Roan paused, certain he had been detected. Instead, the scent of blood began to hang in the air. Salty, and desperate. It was a small trickle, and Roan's sharp eyes pinpointed the cut that had traced one of the scars on the Alchemist's arm, opening it to course blood out. Weakly. The veins there had grown tough or gone deep, after previous abuse. His prey dipped his fingers in the cut, and reached upward toward the sky with bloodied fingers. When the blood had coursed down his arm to drip off his other hand, he touched the circle, and spoke a command.
His body jerked rigid, then went still, arched. At first, Roan noticed no change, and bent his limbs again to spring. A light began to pool through the circle, shifting randomly through the spectrum as it went, tracing interconnected lines outwards in circle after circle, loop after loop. It surrounded the mound of mud, then came back around again, tracing out interconnected letters and patterns. Roan's mind tracked it without any conscious thought. He was dazzled, captive.
Moments later, he realized that the alchemist was equally distracted. Anger welled up in him and he shook distraction from his mind with a great heave of his muscles, plunging forward in the brush. His breath screamed from his lungs, carrying with it a roar that was almost equally howl. Just inches short of the circle, the world spiraled away from under his feet.
Strong hands seemed to wrap around the Thusswolv, banding like iron around his middle, his legs, his arms, his snout. It wasn't until he began to swing, struggling viciously against the bindings, that he realized there was no magic at work here. A net. Made of vines. A scream escaped him, wildcat anger, and he thrashed. His limbs were unable to reorganize themselves without further entanglement in the net, sharp teeth caught up against tough and foul-tasting vines.

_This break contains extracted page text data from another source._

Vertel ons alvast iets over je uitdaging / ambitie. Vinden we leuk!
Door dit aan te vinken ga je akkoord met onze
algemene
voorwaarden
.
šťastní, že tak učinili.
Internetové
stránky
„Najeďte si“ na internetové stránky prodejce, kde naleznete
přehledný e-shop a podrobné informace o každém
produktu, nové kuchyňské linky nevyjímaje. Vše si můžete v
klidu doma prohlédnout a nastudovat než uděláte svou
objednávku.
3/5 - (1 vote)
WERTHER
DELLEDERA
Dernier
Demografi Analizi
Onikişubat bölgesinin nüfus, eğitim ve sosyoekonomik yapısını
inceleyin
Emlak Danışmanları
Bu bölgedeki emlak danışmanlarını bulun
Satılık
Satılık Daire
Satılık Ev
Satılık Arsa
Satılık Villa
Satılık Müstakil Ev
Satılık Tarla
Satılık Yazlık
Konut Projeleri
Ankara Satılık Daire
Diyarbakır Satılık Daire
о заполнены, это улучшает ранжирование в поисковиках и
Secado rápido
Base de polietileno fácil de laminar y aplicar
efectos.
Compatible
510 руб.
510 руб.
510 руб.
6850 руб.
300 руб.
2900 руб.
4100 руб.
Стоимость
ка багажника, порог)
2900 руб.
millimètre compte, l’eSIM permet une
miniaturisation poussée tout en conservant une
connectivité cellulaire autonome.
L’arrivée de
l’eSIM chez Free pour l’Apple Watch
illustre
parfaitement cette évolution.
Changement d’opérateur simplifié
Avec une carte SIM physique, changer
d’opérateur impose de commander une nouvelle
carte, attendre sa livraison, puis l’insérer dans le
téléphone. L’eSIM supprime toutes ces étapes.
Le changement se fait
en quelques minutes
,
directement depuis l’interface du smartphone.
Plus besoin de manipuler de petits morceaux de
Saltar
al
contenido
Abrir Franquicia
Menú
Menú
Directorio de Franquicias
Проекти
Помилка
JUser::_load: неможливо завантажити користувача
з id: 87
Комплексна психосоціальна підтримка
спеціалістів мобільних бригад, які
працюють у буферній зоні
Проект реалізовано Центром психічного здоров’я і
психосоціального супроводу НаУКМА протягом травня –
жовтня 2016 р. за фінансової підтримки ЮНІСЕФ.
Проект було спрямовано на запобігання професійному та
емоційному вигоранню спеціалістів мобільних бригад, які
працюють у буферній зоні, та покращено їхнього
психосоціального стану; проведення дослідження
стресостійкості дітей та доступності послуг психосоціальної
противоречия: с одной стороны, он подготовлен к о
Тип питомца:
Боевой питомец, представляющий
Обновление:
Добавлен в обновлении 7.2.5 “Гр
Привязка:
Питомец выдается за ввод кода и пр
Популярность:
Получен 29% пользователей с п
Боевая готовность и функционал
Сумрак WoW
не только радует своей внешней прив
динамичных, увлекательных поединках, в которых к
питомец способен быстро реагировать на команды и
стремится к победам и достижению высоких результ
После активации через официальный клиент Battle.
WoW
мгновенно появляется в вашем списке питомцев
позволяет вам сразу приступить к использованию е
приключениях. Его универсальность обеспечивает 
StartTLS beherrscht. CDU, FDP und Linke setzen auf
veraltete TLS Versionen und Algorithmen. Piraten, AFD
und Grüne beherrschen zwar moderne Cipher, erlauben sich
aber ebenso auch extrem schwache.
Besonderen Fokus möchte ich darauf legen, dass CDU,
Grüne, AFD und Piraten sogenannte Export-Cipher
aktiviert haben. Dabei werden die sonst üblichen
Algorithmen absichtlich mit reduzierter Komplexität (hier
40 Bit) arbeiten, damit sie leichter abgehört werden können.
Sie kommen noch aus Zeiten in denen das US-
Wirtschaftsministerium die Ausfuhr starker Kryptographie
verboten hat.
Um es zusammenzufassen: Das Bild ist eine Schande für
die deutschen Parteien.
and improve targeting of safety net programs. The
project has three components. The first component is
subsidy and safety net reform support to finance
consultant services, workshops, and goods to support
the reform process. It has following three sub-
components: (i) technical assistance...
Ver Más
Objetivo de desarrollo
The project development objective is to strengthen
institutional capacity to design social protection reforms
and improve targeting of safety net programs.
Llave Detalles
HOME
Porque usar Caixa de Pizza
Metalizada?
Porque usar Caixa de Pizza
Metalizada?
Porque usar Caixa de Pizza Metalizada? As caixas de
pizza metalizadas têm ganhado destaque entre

He thrashed, helplessly, his prey just feet away, equally helpless in the throes of magic.
Roan redoubled his efforts, paws paddling the air for purchase, finally grasping hold of one of the vines. He felt it give way, and lost his purchase, his limbs splaying in odd directions as the balance of the net shifted.
The alchemist collapsed. The creature stilled his struggling momentarily in surprise. Had something gone wrong? When he focused, he could see the man's chest moving. He was breathing, but unconscious. He could still strike. A feral noise tore from his throat, and Roan began to gather himself for a concentrated effort.

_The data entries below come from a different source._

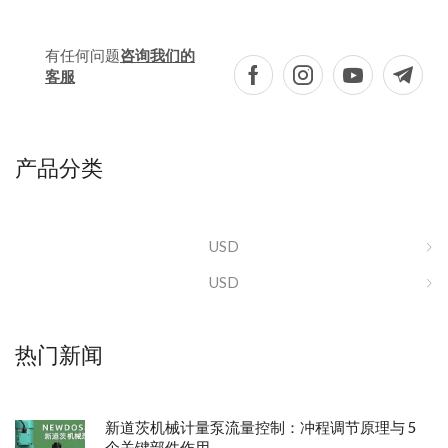
有任何问题
咨询我们的
客服
产品分类
USD
USD
热门新闻
新道茨机械计量泵流量控制：冲程调节原理与 5
个关键部件作用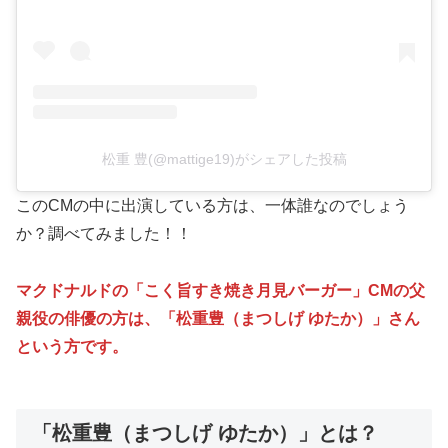
松重 豊(@mattige19)がシェアした投稿
このCMの中に出演している方は、一体誰なのでしょう
か？調べてみました！！
マクドナルドの「こく旨すき焼き月見バーガー」CMの父
親役の俳優の方は、「松重豊（まつしげ ゆたか）」さん
という方です。
「松重豊（まつしげ ゆたか）」とは？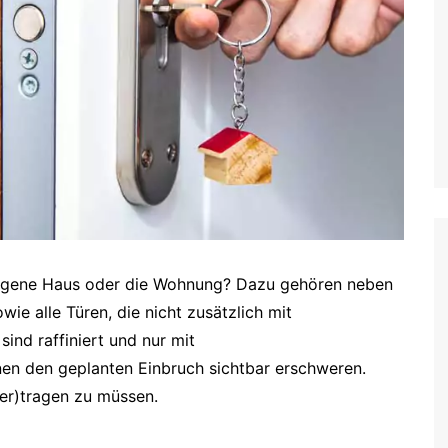
 eigene Haus oder die Wohnung? Dazu gehören neben
ie alle Türen, die nicht zusätzlich mit
sind raffiniert und nur mit
nen den geplanten Einbruch sichtbar erschweren.
(er)tragen zu müssen.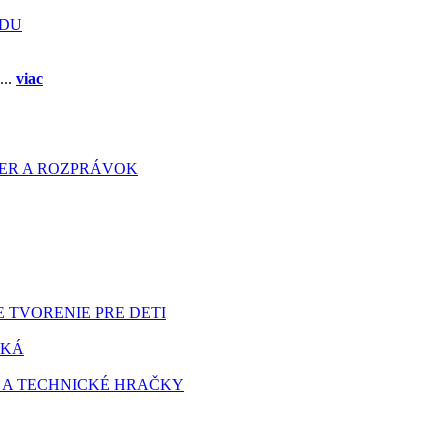
ADU
...
viac
HIER A ROZPRÁVOK
 TVORENIE PRE DETI
TKÁ
 A TECHNICKÉ HRAČKY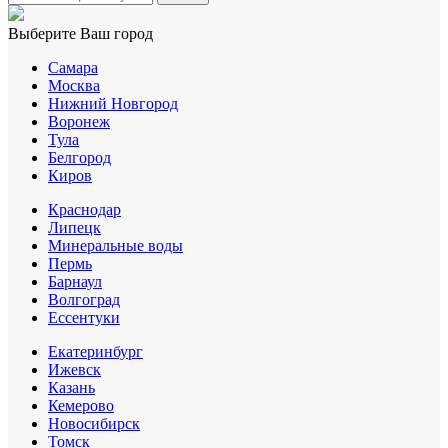
Выберите Ваш город
Самара
Москва
Нижний Новгород
Воронеж
Тула
Белгород
Киров
Краснодар
Липецк
Минеральные воды
Пермь
Барнаул
Волгоград
Еcсентуки
Екатеринбург
Ижевск
Казань
Кемерово
Новосибирск
Томск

In an explosion of mud, the chimera was on him, roaring steel. The noise was so intense that sparks flew from it's inorganic voicebox and singed the wolv's fur. Pain seared through him as he struggled, confined, to escape the claws of the enraged protector, now hanging from his pelt by it's considerable claws. It was trying to angle it's ungainly skull in for a nasty bite when another thread of net gave way, spilling the Thusswolv into an uncomfortable split. Unbalanced, the chimera dropped to the floor of the woods, looking up.
It's features, lacking flesh, did not express anger, but the tense way it's body was positioned, the switching of it's tail and the low shrieking rumble from it revealed it's displeasure. Roan tried to move, and felt his hip dislocate. A whine slipped from his muzzle, though he tried to stop it. The chimera tensed to spring.

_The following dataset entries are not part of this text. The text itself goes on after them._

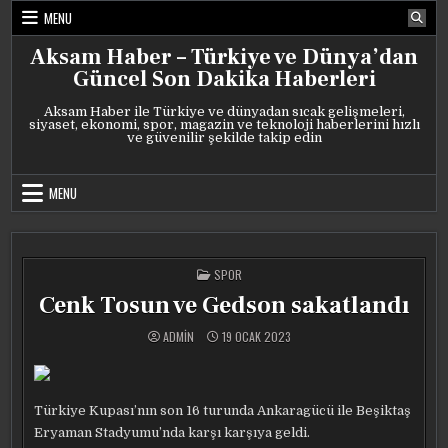
Skip
MENU
to
content
Aksam Haber – Türkiye ve Dünya’dan
Güncel Son Dakika Haberleri
Aksam Haber ile Türkiye ve dünyadan sıcak gelişmeleri,
siyaset, ekonomi, spor, magazin ve teknoloji haberlerini hızlı
ve güvenilir şekilde takip edin
MENU
POSTED
SPOR
IN
Cenk Tosun ve Gedson sakatlandı
ADMIN
19 OCAK 2023
Türkiye Kupası’nın son 16 turunda Ankaragücü ile Beşiktaş
Eryaman Stadyumu’nda karşı karşıya geldi.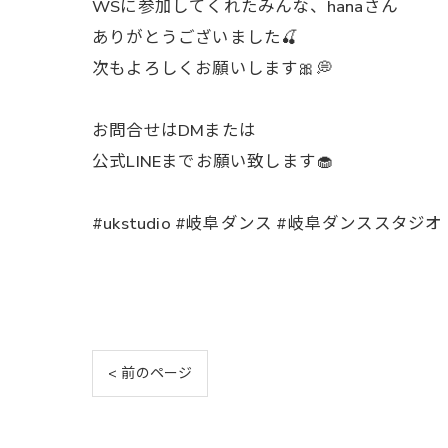
WSに参加してくれたみんな、hanaさん
ありがとうございました🍒
次もよろしくお願いします🎀💭
お問合せはDMまたは
公式LINEまでお願い致します🧁
#ukstudio #岐阜ダンス #岐阜ダンススタジオ #w
< 前のページ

As it moved, another net jerked up around it, catching it round the middle and unsquarely. It's limbs slipped through holes designed for a living creature's, and became hopelessly entangled, one forelimb and it's head free of the net. Momentum carried it closer, and it sank it's surprisingly sharp teeth into the only available hold with crushing force, crunching down on Roan's tail so hard that he was surprised to see it still attached as the pain faded. The growling noise from the creature did not promise a swift release.